Identity Shifts

The Evolution of Kurdish Nationalism: The Shift from Ottoman to Kurdish “rebel”

The strong Kurdish national identity that can be witnessed today is a contemporary phenomenon. A series of events and movements have played their role in both shaping Kurdish identity, and and strengthening the Kurdish separatist movement.

Kurdish nationals at a protest.

The Ottoman empire was a multiethnic state that incorporated many cultures under an imperial umbrella. Its disintegration in the aftermath of World War I sparked a shift in national policy away from multiculturalism towards homogenization (Yavuz). The creation of the Turkish state came along with insecurities of stability and longevity.

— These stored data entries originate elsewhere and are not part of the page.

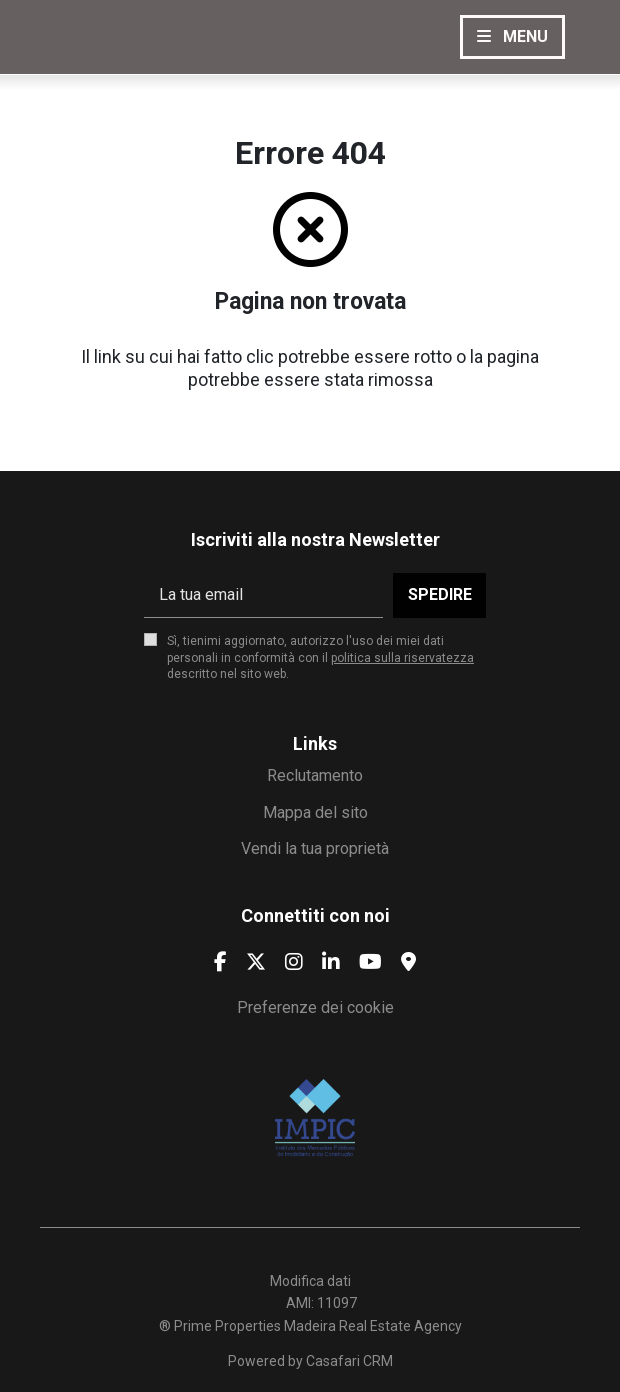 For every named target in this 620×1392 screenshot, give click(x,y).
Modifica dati (310, 1281)
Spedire (440, 594)
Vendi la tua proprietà (315, 848)
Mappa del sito (315, 812)
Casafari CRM (349, 1361)
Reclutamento (315, 775)
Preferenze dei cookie (315, 1007)
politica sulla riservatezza (402, 658) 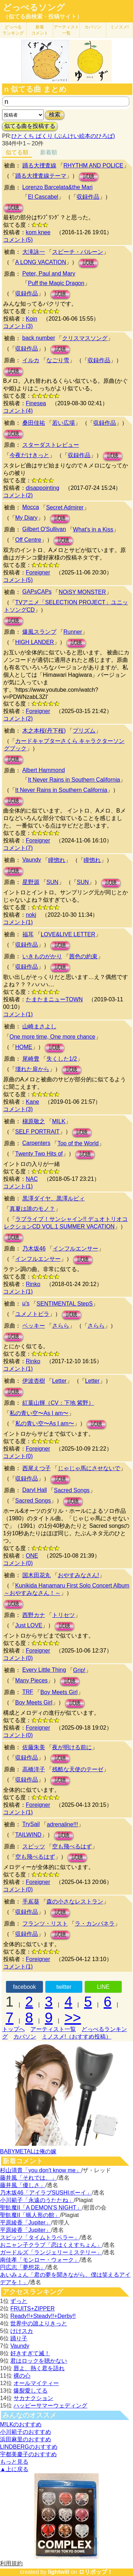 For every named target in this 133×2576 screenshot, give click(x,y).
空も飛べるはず (72, 1846)
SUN (52, 882)
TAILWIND (28, 1835)
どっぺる (13, 30)
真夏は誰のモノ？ (32, 1209)
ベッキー (33, 1326)
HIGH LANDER (34, 642)
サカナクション (33, 2398)
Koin (31, 319)
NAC (32, 1179)
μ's (25, 1303)
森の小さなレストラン (74, 1901)
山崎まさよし (39, 1026)
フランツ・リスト (45, 1924)
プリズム (84, 731)
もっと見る (14, 2462)
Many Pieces (31, 1680)
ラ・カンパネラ (95, 1924)
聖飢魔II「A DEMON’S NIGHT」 (41, 2208)
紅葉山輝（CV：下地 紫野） (58, 1403)
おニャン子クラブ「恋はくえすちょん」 (51, 2245)
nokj (31, 915)
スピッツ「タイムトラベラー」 (39, 2237)
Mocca (30, 507)
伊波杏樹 (33, 1381)
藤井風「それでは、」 (28, 2178)
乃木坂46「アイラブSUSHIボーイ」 (46, 2193)
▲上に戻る (14, 2469)
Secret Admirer (65, 507)
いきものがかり (42, 956)
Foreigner (38, 572)
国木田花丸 (36, 1575)
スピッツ (33, 1846)
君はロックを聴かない (38, 2361)
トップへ (13, 2029)
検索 (54, 115)
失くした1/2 (61, 1059)
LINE (103, 1987)
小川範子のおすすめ (25, 2432)
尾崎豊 (30, 1059)
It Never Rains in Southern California (74, 780)
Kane (32, 1102)
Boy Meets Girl (59, 1692)
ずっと (18, 2301)
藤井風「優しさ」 (22, 2185)
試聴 (88, 176)
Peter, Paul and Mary (48, 274)
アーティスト (66, 30)
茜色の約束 (83, 956)
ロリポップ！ (96, 2572)
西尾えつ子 (36, 1468)
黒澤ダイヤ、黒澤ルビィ (53, 1198)
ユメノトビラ (32, 1314)
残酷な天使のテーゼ (77, 1769)
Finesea (36, 403)
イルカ (30, 360)
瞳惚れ (56, 860)
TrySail (31, 1824)
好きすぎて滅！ (30, 2353)
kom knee (38, 232)
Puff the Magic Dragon (56, 283)
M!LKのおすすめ (20, 2424)
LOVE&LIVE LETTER (68, 934)
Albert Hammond (43, 770)
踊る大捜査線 (39, 165)
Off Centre (28, 540)
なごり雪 (57, 360)
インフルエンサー (75, 1249)
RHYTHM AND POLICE (93, 165)
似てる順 (17, 152)
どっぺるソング (34, 7)
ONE (32, 1556)
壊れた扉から (32, 1069)
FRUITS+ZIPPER (32, 2308)
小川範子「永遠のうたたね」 (37, 2200)
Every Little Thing (44, 1670)
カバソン (92, 27)
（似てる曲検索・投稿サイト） (42, 17)
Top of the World (78, 1143)
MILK (58, 1121)
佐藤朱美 (33, 1747)
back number (38, 338)
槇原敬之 (33, 1121)
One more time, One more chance (52, 1037)
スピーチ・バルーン (77, 252)
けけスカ (21, 2331)
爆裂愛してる (30, 2391)
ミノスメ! (119, 27)
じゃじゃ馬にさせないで (89, 1468)
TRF (27, 1692)
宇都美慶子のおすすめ (28, 2454)
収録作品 (88, 197)
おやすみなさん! (78, 1575)
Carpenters (36, 1143)
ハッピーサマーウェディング (50, 2406)
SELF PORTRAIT (37, 1132)
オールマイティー (36, 2383)
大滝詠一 (33, 252)
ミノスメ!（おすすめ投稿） (76, 2037)
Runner (72, 632)
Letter (59, 1381)
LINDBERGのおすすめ (28, 2447)
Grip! (79, 1670)
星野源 (30, 882)
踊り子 (18, 2338)
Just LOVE (28, 1625)
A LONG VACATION (40, 262)
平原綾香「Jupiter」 (25, 2222)
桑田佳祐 (33, 423)
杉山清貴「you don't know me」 (40, 2170)
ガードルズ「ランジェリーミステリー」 (51, 2252)
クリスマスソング (84, 338)
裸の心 (22, 2376)
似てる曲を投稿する (29, 126)
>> (73, 2017)
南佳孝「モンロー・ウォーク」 (39, 2260)
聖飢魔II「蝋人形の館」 (30, 2215)
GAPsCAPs (37, 592)
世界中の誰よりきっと (38, 2323)
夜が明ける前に (72, 1747)
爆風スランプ (39, 632)
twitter (64, 1987)
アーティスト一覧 (53, 2029)
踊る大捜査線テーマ (40, 176)
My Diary (26, 518)
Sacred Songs (72, 1490)
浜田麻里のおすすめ (25, 2439)
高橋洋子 (33, 1769)
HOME (23, 1047)
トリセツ (63, 1615)
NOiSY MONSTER (82, 592)
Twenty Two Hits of (39, 1154)
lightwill (58, 2572)
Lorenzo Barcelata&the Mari (57, 187)
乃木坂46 (34, 1249)
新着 (39, 30)
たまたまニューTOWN (54, 999)
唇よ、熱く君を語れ (39, 2368)
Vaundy (31, 860)
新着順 (48, 152)
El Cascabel (43, 197)
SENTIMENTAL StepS (65, 1304)
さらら (60, 1326)
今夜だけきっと (29, 455)
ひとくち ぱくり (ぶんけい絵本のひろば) (63, 136)
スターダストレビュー (50, 445)
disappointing (42, 488)
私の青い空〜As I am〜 (39, 1413)
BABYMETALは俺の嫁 (28, 2151)
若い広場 (63, 423)
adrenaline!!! (62, 1824)
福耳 (28, 934)
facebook (24, 1987)
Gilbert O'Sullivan (44, 529)
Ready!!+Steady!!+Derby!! (43, 2316)
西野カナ (33, 1615)
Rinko (33, 1284)
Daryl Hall (34, 1490)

As a result, the Turkish government began pushing a united Turkish identity, and rejecting all others. The Kurds, who had lived in tribes in the East, had maintained a certain level of autonomy under the Ottoman Empire. When, they requested the preservation of their autonomy, they became the victims of suppression (Yanuz).

The new constitution of 1924 established Turkish as the official language and “turk” as the official national identity, encompassing all members of the Turkish community “regardless of race” (Constitution 1924). Though this seems like a unifying measure, it in reality was a dividing one. The new constitution enabled a system of forcible assimilation, in which the Kurdish language and nationalism could be banned (KHRP). So, in order to be a to become a citizen, or even a member of Turkish society, Kurds would need to relinquish their language, culture, and national identity. The reaction to Turkization was different among Sunni and Alevi Kurds. Though the Alevi supported some aspects of assimilation and the Turkish government, the Sunni Kurds were in opposition (Yanuz). This divided the Kurds into two separate factions, and split the country into those considered loyal Turks, and those considered rebellious Kurds.

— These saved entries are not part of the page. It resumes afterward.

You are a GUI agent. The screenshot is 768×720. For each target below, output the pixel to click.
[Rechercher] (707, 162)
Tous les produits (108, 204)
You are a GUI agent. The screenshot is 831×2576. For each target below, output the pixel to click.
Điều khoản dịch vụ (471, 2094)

The emergence of a unified Kurdish separatist movement, and a secular Kurdish identity, largely began in the 1970s.  During that time, both Alevi and Sunni Kurdish intellectuals and elites began shaping Kurdish identify in place of tribe leaders (Yanuz). This shift in leadership led to a change in Kurdish identity. Instead of a focusing on religious divisions, the Kurdish elites emphasized the preservation of a shared Kurdish culture and language (Yanuz). From this newfound unity, the Kurdish identity became political, as the Kurds began to unitedly challenge assimilation and formulated a belief in their right to self-rule.

Ultimately, the unification of Kurdish identity was brought on by the oppressive nature of the Turkish government. In many ways, the government’s attempt to create a unified Turkish culture makes it similar to France. Like France, the Turkish government neglected the existence of separate racial groups in order to catalyze a national identity. The major difference is that French ethnic groups did not develop a belief in their right to self rule;  they therefore had to accept unjust assimilation under the french ideal of “Laicite”(See France page). In Turkey, the Kurdish ethnic group responded in opposition to the Turkish government policies, with radical fragments resorting to violence in a desperate attempt to separate from an oppressive ruler.